What to produce:
For every record beneath this instruction, give an exact repetition, omitting images.

[Page images and extracted text]

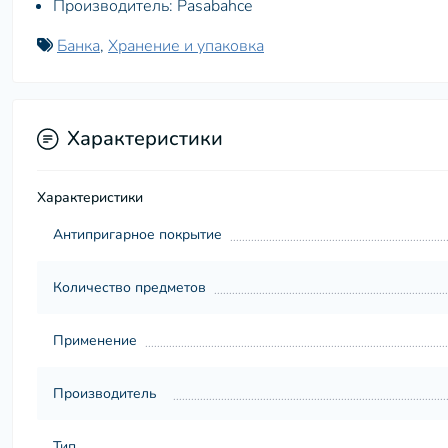
Производитель: Pasabahce
Банка
,
Хранение и упаковка
Характеристики
Характеристики
Антипригарное покрытие
Количество предметов
Применение
Производитель
Тип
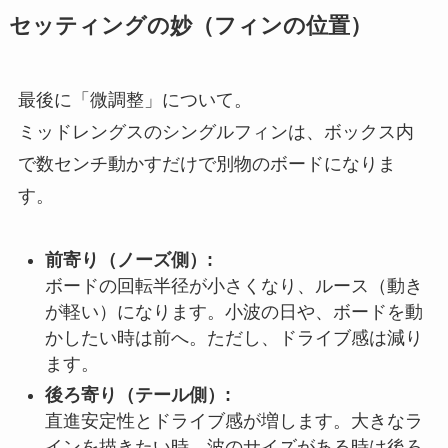
セッティングの妙（フィンの位置）
最後に「微調整」について。
ミッドレングスのシングルフィンは、ボックス内
で数センチ動かすだけで別物のボードになりま
す。
前寄り（ノーズ側）:
ボードの回転半径が小さくなり、ルース（動き
が軽い）になります。小波の日や、ボードを動
かしたい時は前へ。ただし、ドライブ感は減り
ます。
後ろ寄り（テール側）:
直進安定性とドライブ感が増します。大きなラ
インを描きたい時、波のサイズがある時は後ろ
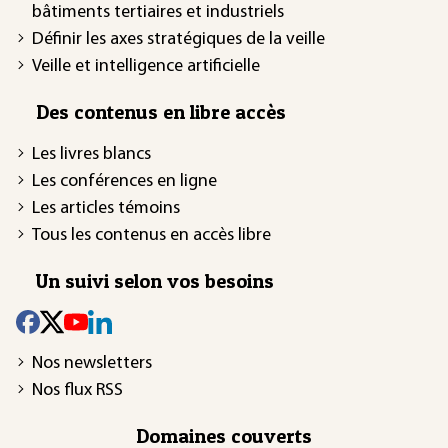
bâtiments tertiaires et industriels
Définir les axes stratégiques de la veille
Veille et intelligence artificielle
Des contenus en libre accès
Les livres blancs
Les conférences en ligne
Les articles témoins
Tous les contenus en accès libre
Un suivi selon vos besoins
Nos newsletters
Nos flux RSS
Domaines couverts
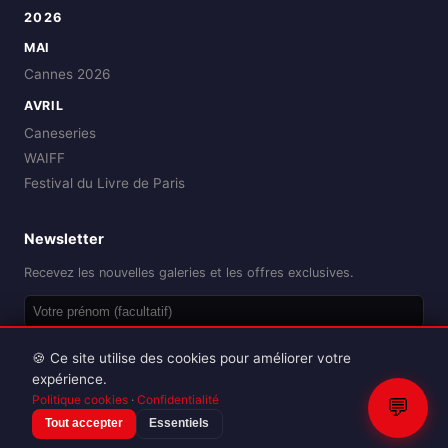
2026
MAI
Cannes 2026
AVRIL
Caneseries
WAIFF
Festival du Livre de Paris
Newsletter
Recevez les nouvelles galeries et les offres exclusives.
OK
🍪 Ce site utilise des cookies pour améliorer votre
expérience.
Politique cookies
·
Confidentialité
💬
Tout accepter
Essentiels
Reproduction interdite sans autorisation.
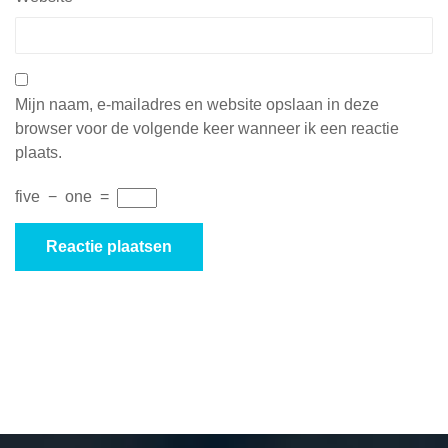
Mijn naam, e-mailadres en website opslaan in deze
browser voor de volgende keer wanneer ik een reactie
plaats.
five
−
one
=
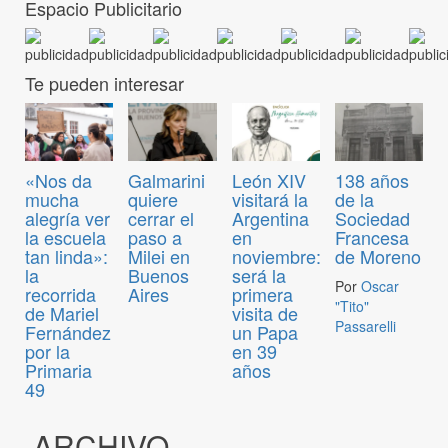
Espacio Publicitario
Te pueden interesar
«Nos da
Galmarini
León XIV
138 años
mucha
quiere
visitará la
de la
alegría ver
cerrar el
Argentina
Sociedad
la escuela
paso a
en
Francesa
tan linda»:
Milei en
noviembre:
de Moreno
la
Buenos
será la
Por
Oscar
recorrida
Aires
primera
"Tito"
de Mariel
visita de
Passarelli
Fernández
un Papa
por la
en 39
Primaria
años
49
ARCHIVO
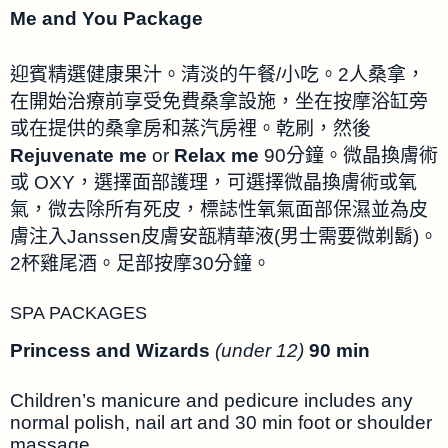
Me and You Package
迎賓精選健康果汁。清淡的午餐/小吃。2人桑拿，
在開始治療前享受免費桑拿設施，坐在按摩浴缸旁
或在提供的桑拿房和蒸汽房裡。乾刷，然後
Rejuvenate me
or
Relax me
90分鐘。微晶換膚術
或 OXY，選擇面部護理，可選擇微晶換膚術或氧
氣，微去除所有死皮，標誌性氧氣面部保濕並為皮
膚注入Janssen皮膚安瓿精華液(男士需要微剃鬍)。
2杯雞尾酒。足部按摩30分鐘。
SPA PACKAGES
Princess and Wizards
(under 12)
90 min
Children’s manicure and pedicure includes any
normal polish, nail art and 30 min foot or shoulder
massage.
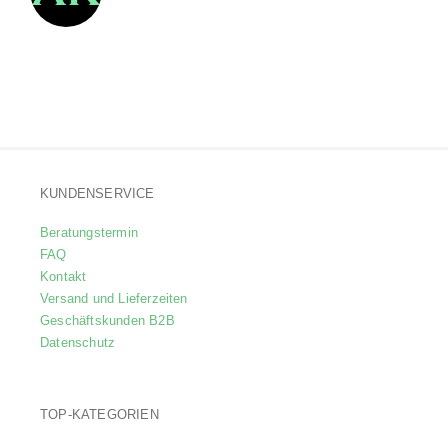
KUNDENSERVICE
Beratungstermin
FAQ
Kontakt
Versand und Lieferzeiten
Geschäftskunden B2B
Datenschutz
TOP-KATEGORIEN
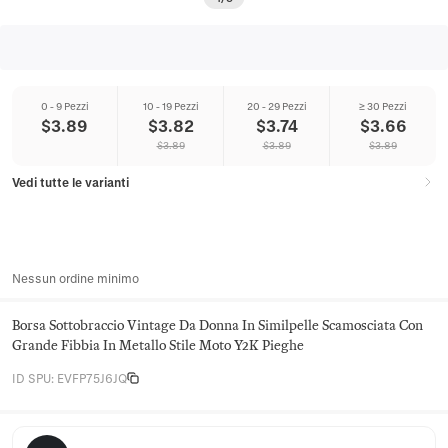
0 - 9 Pezzi
10 - 19 Pezzi
20 - 29 Pezzi
≥ 30 Pezzi
$
3.89
$
3.82
$
3.74
$
3.66
$
3.89
$
3.89
$
3.89
Vedi tutte le varianti
Nessun ordine minimo
Borsa Sottobraccio Vintage Da Donna In Similpelle Scamosciata Con
Grande Fibbia In Metallo Stile Moto Y2K Pieghe
ID SPU
:
EVFP75J6JQ
Juniper Satchel Co.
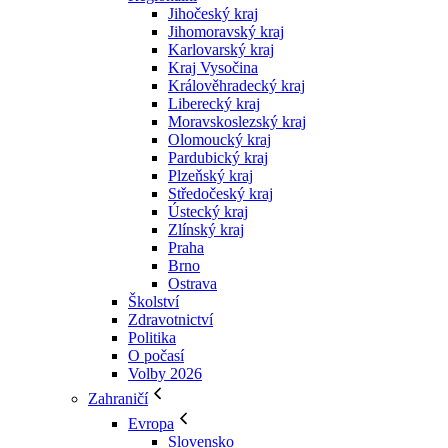
Jihočeský kraj
Jihomoravský kraj
Karlovarský kraj
Kraj Vysočina
Králověhradecký kraj
Liberecký kraj
Moravskoslezský kraj
Olomoucký kraj
Pardubický kraj
Plzeňský kraj
Středočeský kraj
Ústecký kraj
Zlínský kraj
Praha
Brno
Ostrava
Školství
Zdravotnictví
Politika
O počasí
Volby 2026
Zahraničí
Evropa
Slovensko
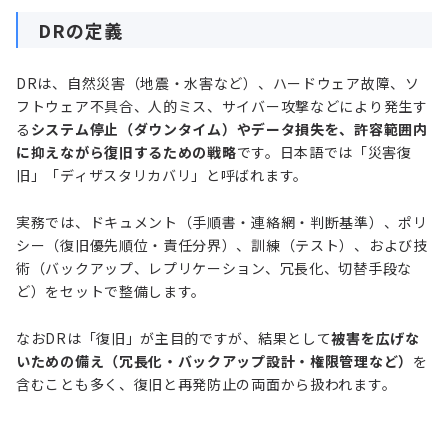
DRの定義
DRは、自然災害（地震・水害など）、ハードウェア故障、ソ
フトウェア不具合、人的ミス、サイバー攻撃などにより発生す
る
システム停止（ダウンタイム）やデータ損失を、許容範囲内
に抑えながら復旧するための戦略
です。日本語では「災害復
旧」「ディザスタリカバリ」と呼ばれます。
実務では、ドキュメント（手順書・連絡網・判断基準）、ポリ
シー（復旧優先順位・責任分界）、訓練（テスト）、および技
術（バックアップ、レプリケーション、冗長化、切替手段な
ど）をセットで整備します。
なおDRは「復旧」が主目的ですが、結果として
被害を広げな
いための備え（冗長化・バックアップ設計・権限管理など）
を
含むことも多く、復旧と再発防止の両面から扱われます。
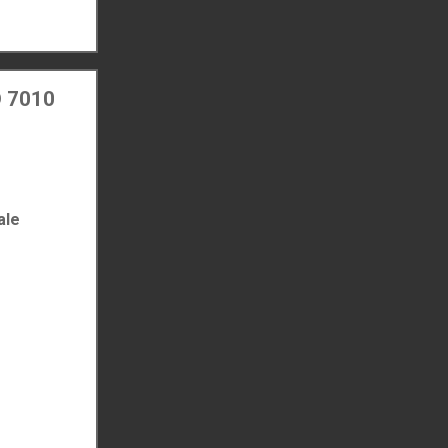
O 7010
ale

Output:
Производитель: Pasabahce
Банка
,
Хранение и упаковка
Характеристики
Характеристики
Антипригарное покрытие
Количество предметов
Применение
Производитель
Тип
セッティングの妙（フィンの位置）
最後に「微調整」について。
ミッドレングスのシングルフィンは、ボックス内
で数センチ動かすだけで別物のボードになりま
す。
前寄り（ノーズ側）:
ボードの回転半径が小さくなり、ルース（動き
が軽い）になります。小波の日や、ボードを動
かしたい時は前へ。ただし、ドライブ感は減り
ます。
後ろ寄り（テール側）:
直進安定性とドライブ感が増します。大きなラ
インを描きたい時、波のサイズがある時は後ろ
bâtiments tertiaires et industriels
Définir les axes stratégiques de la veille
Veille et intelligence artificielle
Des contenus en libre accès
Les livres blancs
Les conférences en ligne
Les articles témoins
Tous les contenus en accès libre
Un suivi selon vos besoins
Nos newsletters
Nos flux RSS
Domaines couverts
2026
MAI
Cannes 2026
AVRIL
Caneseries
WAIFF
Festival du Livre de Paris
Newsletter
Recevez les nouvelles galeries et les offres exclusives.
OK
🍪 Ce site utilise des cookies pour améliorer votre
expérience.
Politique cookies
·
Confidentialité
💬
Tout accepter
Essentiels
Reproduction interdite sans autorisation.
Mijn naam, e-mailadres en website opslaan in deze
browser voor de volgende keer wanneer ik een reactie
plaats.
five
−
one
=
Espacio Publicitario
Te pueden interesar
«Nos da
Galmarini
León XIV
138 años
mucha
quiere
visitará la
de la
alegría ver
cerrar el
Argentina
Sociedad
la escuela
paso a
en
Francesa
tan linda»:
Milei en
noviembre:
de Moreno
la
Buenos
será la
Por
Oscar
recorrida
Aires
primera
"Tito"
de Mariel
visita de
Passarelli
Fernández
un Papa
por la
en 39
Primaria
años
49
ARCHIVO
Me and You Package
迎賓精選健康果汁。清淡的午餐/小吃。2人桑拿，
在開始治療前享受免費桑拿設施，坐在按摩浴缸旁
或在提供的桑拿房和蒸汽房裡。乾刷，然後
Rejuvenate me
or
Relax me
90分鐘。微晶換膚術
或 OXY，選擇面部護理，可選擇微晶換膚術或氧
氣，微去除所有死皮，標誌性氧氣面部保濕並為皮
膚注入Janssen皮膚安瓿精華液(男士需要微剃鬍)。
2杯雞尾酒。足部按摩30分鐘。
SPA PACKAGES
Princess and Wizards
(under 12)
90 min
Children’s manicure and pedicure includes any
normal polish, nail art and 30 min foot or shoulder
massage.
KUNDENSERVICE
Beratungstermin
FAQ
Kontakt
Versand und Lieferzeiten
Geschäftskunden B2B
Datenschutz
TOP-KATEGORIEN
0 - 9 Pezzi
10 - 19 Pezzi
20 - 29 Pezzi
≥ 30 Pezzi
$
3.89
$
3.82
$
3.74
$
3.66
$
3.89
$
3.89
$
3.89
Vedi tutte le varianti
Nessun ordine minimo
Borsa Sottobraccio Vintage Da Donna In Similpelle Scamosciata Con
Grande Fibbia In Metallo Stile Moto Y2K Pieghe
ID SPU
:
EVFP75J6JQ
Juniper Satchel Co.
Jihočeský kraj
Jihomoravský kraj
Karlovarský kraj
Kraj Vysočina
Králověhradecký kraj
Liberecký kraj
Moravskoslezský kraj
Olomoucký kraj
Pardubický kraj
Plzeňský kraj
Středočeský kraj
Ústecký kraj
Zlínský kraj
Praha
Brno
Ostrava
Školství
Zdravotnictví
Politika
O počasí
Volby 2026
Zahraničí
Evropa
Slovensko
DRの定義
DRは、自然災害（地震・水害など）、ハードウェア故障、ソ
フトウェア不具合、人的ミス、サイバー攻撃などにより発生す
る
システム停止（ダウンタイム）やデータ損失を、許容範囲内
に抑えながら復旧するための戦略
です。日本語では「災害復
旧」「ディザスタリカバリ」と呼ばれます。
実務では、ドキュメント（手順書・連絡網・判断基準）、ポリ
シー（復旧優先順位・責任分界）、訓練（テスト）、および技
術（バックアップ、レプリケーション、冗長化、切替手段な
ど）をセットで整備します。
なおDRは「復旧」が主目的ですが、結果として
被害を広げな
いための備え（冗長化・バックアップ設計・権限管理など）
を
含むことも多く、復旧と再発防止の両面から扱われます。
O 7010
ale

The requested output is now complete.